Your response should reproduce every line of the entries that contains the word "déclarer".

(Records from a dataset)

=====

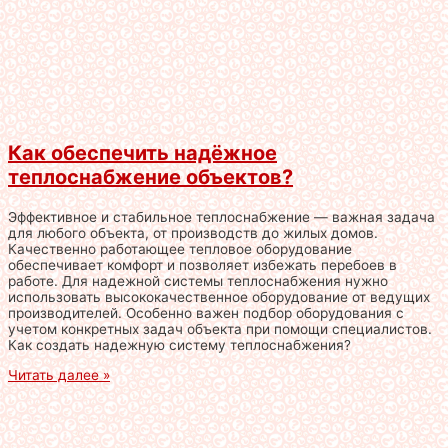
Как обеспечить надёжное
теплоснабжение объектов?
Эффективное и стабильное теплоснабжение — важная задача
для любого объекта, от производств до жилых домов.
Качественно работающее тепловое оборудование
обеспечивает комфорт и позволяет избежать перебоев в
работе. Для надежной системы теплоснабжения нужно
использовать высококачественное оборудование от ведущих
производителей. Особенно важен подбор оборудования с
учетом конкретных задач объекта при помощи специалистов.
Как создать надежную систему теплоснабжения?
Читать далее »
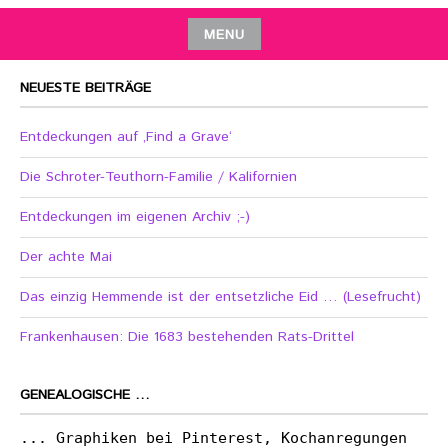
MENU
NEUESTE BEITRÄGE
Entdeckungen auf ‚Find a Grave‘
Die Schroter-Teuthorn-Familie / Kalifornien
Entdeckungen im eigenen Archiv ;-)
Der achte Mai
Das einzig Hemmende ist der entsetzliche Eid … (Lesefrucht)
Frankenhausen: Die 1683 bestehenden Rats-Drittel
GENEALOGISCHE …
... Graphiken bei Pinterest, Kochanregungen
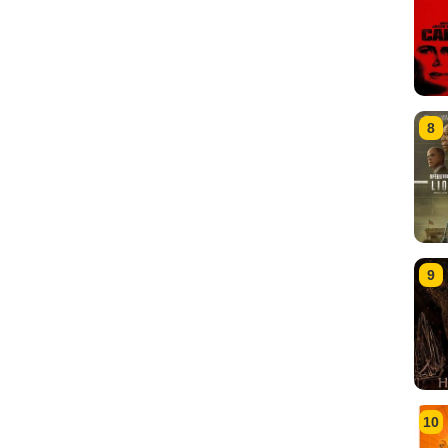
8
9
10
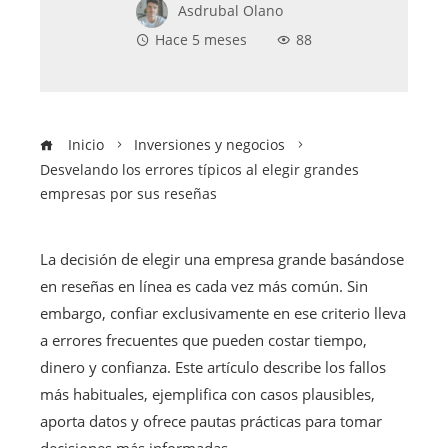
Asdrubal Olano
Hace 5 meses
88
Inicio
Inversiones y negocios
Desvelando los errores típicos al elegir grandes
empresas por sus reseñas
La decisión de elegir una empresa grande basándose
en reseñas en línea es cada vez más común. Sin
embargo, confiar exclusivamente en ese criterio lleva
a errores frecuentes que pueden costar tiempo,
dinero y confianza. Este artículo describe los fallos
más habituales, ejemplifica con casos plausibles,
aporta datos y ofrece pautas prácticas para tomar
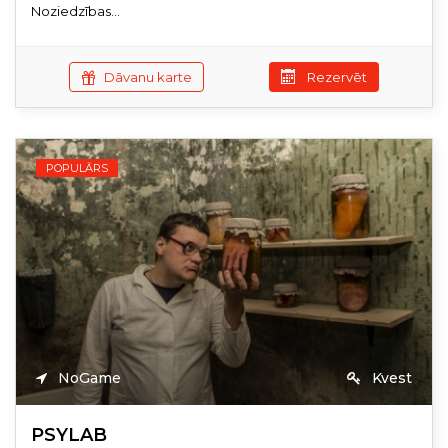
Noziedzības...
Dāvanu karte
Rezervēt
POPULĀRS
NoGame
Kvest
PSYLAB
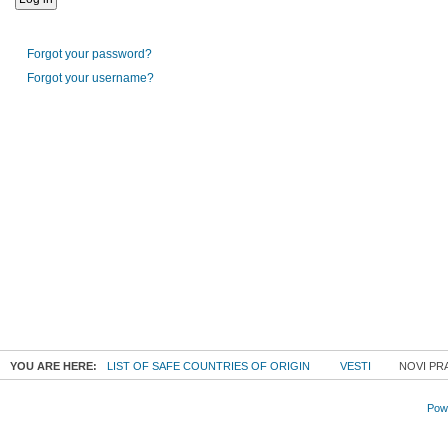
Forgot your password?
Forgot your username?
YOU ARE HERE:
LIST OF SAFE COUNTRIES OF ORIGIN
VESTI
NOVI PRA
Powe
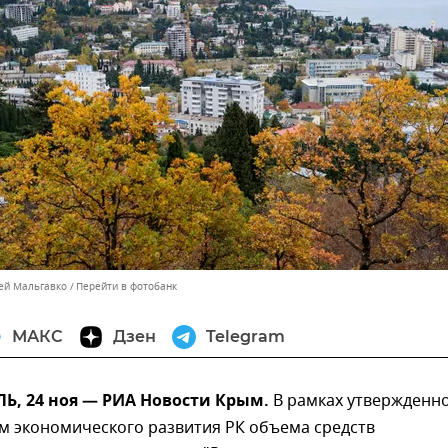
сей Мальгавко
Перейти в фотобанк
МАКС
Дзен
Telegram
, 24 ноя — РИА Новости Крым.
В рамках утвержденн
м экономического развития РК объема средств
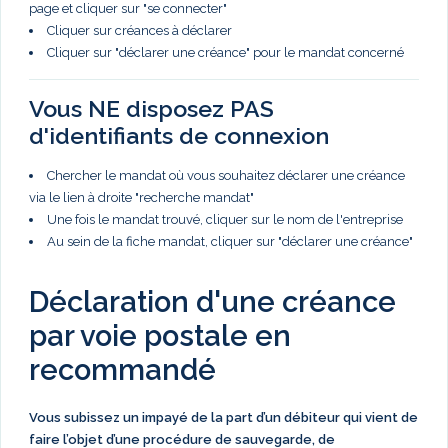
page et cliquer sur "se connecter"
Cliquer sur créances à déclarer
Cliquer sur "déclarer une créance" pour le mandat concerné
Vous NE disposez PAS
d'identifiants de connexion
Chercher le mandat où vous souhaitez déclarer une créance
via le lien à droite "recherche mandat"
Une fois le mandat trouvé, cliquer sur le nom de l'entreprise
Au sein de la fiche mandat, cliquer sur "déclarer une créance"
Déclaration d'une créance
par voie postale en
recommandé
Vous subissez un impayé de la part d’un débiteur qui vient de
faire l’objet d’une procédure de sauvegarde, de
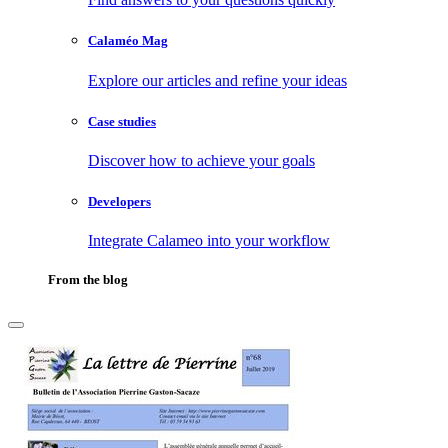
Calaméo Mag
Explore our articles and refine your ideas
Case studies
Discover how to achieve your goals
Developers
Integrate Calameo into your workflow
From the blog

=====

WRITTEN REPLY:
Cliquer sur créances à déclarer
Cliquer sur "déclarer une créance" pour le mandat concerné
Chercher le mandat où vous souhaitez déclarer une créance
Au sein de la fiche mandat, cliquer sur "déclarer une créance"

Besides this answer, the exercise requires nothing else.